With tremendous effort he forced his features back to their normal outward calm. Forcefully he reminded himself that panic availed nothing. Less than nothing, for it hindered action. He had agents in many places and the means to communicate orders to them more swiftly than flights of eagles. His eyes marked the craft well and fingers that shook only slightly moved among the arcane implements on the table. From whatever direction that vessel came, on whatever shore it landed, there would be men to recognize it. Long before it ever reached him, the danger would be purged as though with fire.

CHAPTER VII

With his feet planted wide against the rise and fall of the deck and one hand on the stay supporting the mast, Conan peered through the night toward the blackness that was the eastern shore of the Vilayet. The vessel ran as close inshore as its shallow draft would allow. Not far to the west were islands of which the most pleasant thing said was that they were the lair of pirates. Other things were said as well, whispered in dark corners, but whatever lurked there, no one wanted to draw its attention.

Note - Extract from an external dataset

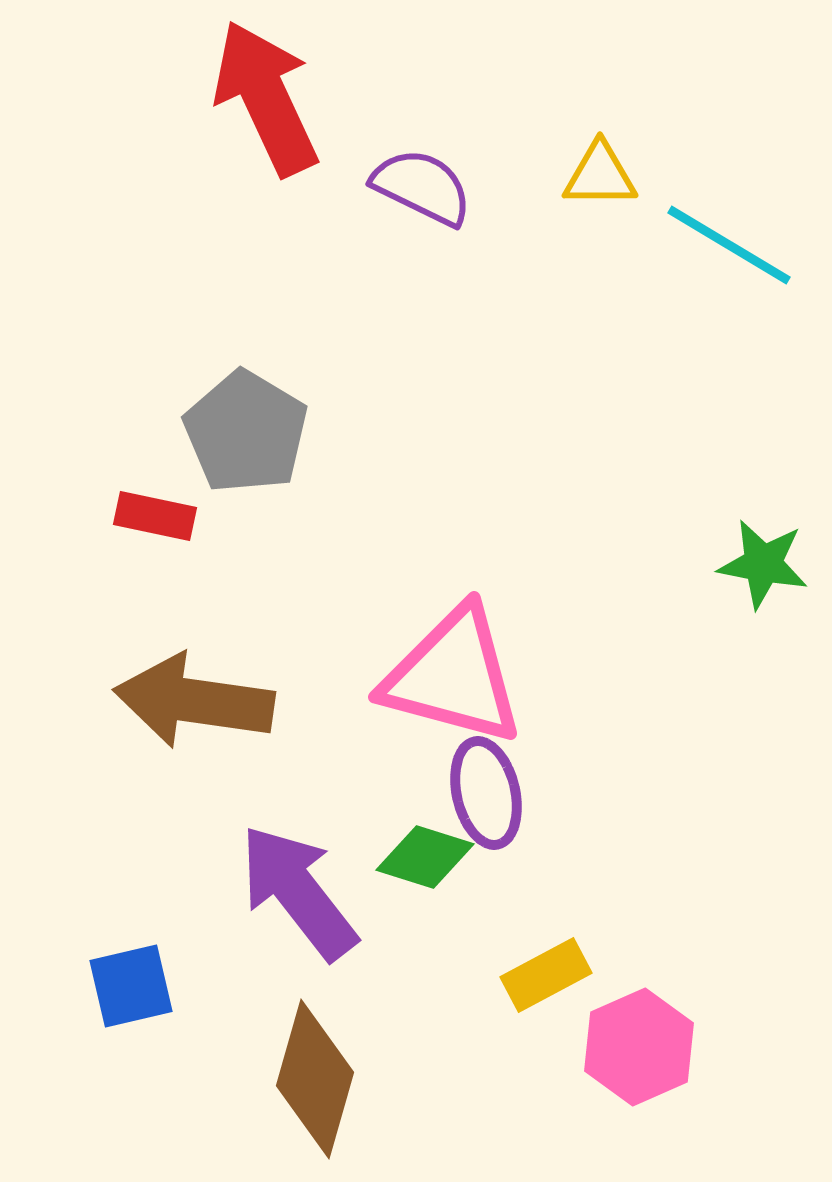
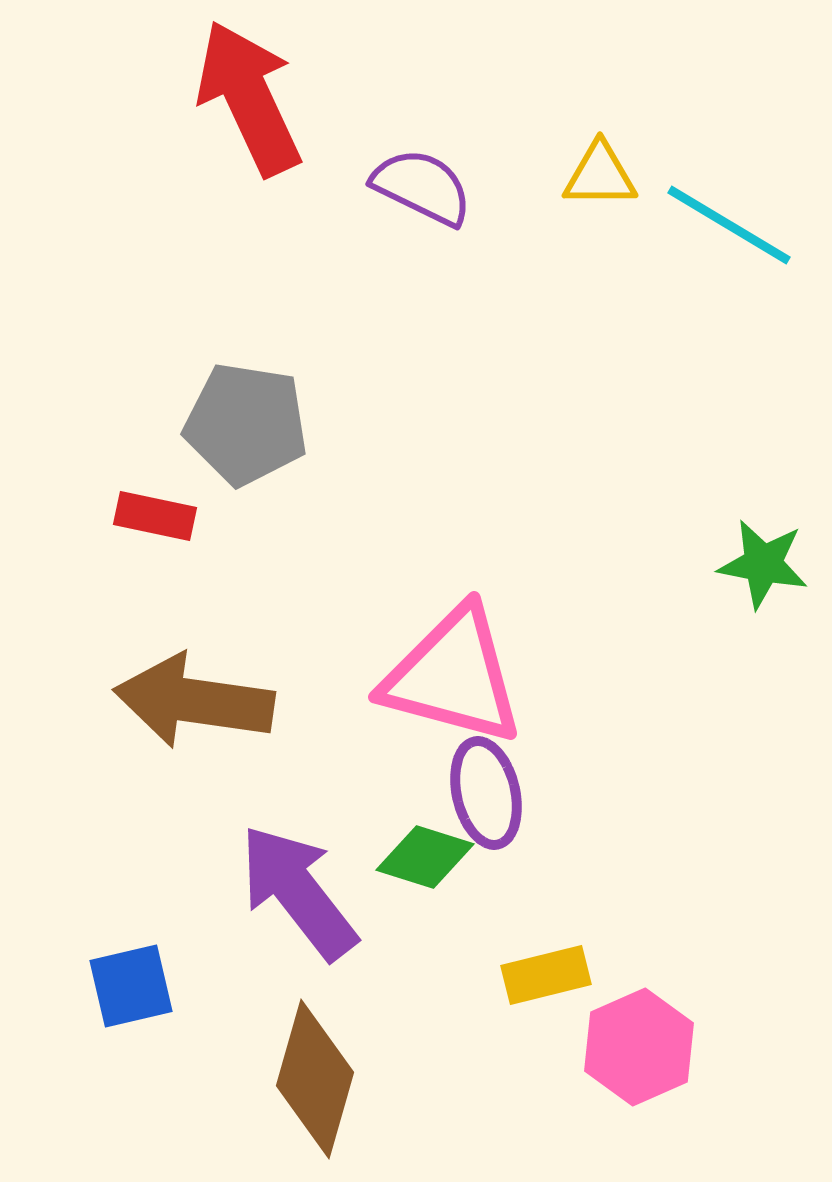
red arrow: moved 17 px left
cyan line: moved 20 px up
gray pentagon: moved 8 px up; rotated 22 degrees counterclockwise
yellow rectangle: rotated 14 degrees clockwise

The Cimmerian shared his vigil in the bow with only the two remaining goats and the wicker cage of pigeons. The chickens had gone the way of the other goat, into the smugglers’ stomachs. Most of the crew were sprawled on the deck, heads pillowed on arms or coils of rope. Clouds covered the moon, and only through brief rents was there even a slight lessening of the darkness. The triangular sail was full-bellied with wind, and the rush of water along the hull competed with the occasional snore. But then, he thought, none of them had his reasons for eagerness to be ashore, to find the men for whom the chests below were bound. Keen as his eye was, however, he could make out no details of the land. Worse, there was no sign of the signals Hordo had told him of.

“They must be here,” he muttered to himself.

“But will they have the antidote?” Ghurran asked, handing Conan the goblet that had become a nightly ritual.

Conan avoided looking at the muddy liquid in the battered pewter cup. It did not grow to look more appetizing with repeated viewing. “They will have it.” Holding his breath, he emptied the goblet, trying to pour the mixture down his throat rather than let it touch his tongue.

“But if they do not?” the old man persisted. “There seems not even to be anyone there.”

The Cimmerian’s grimace from the taste of the potion turned to a smile. “They are there.” He pointed to three pinpricks of light that had just sprung into being in the blackness of the shoreline on the southern headland of the river mouth. “And they will have the antidote.”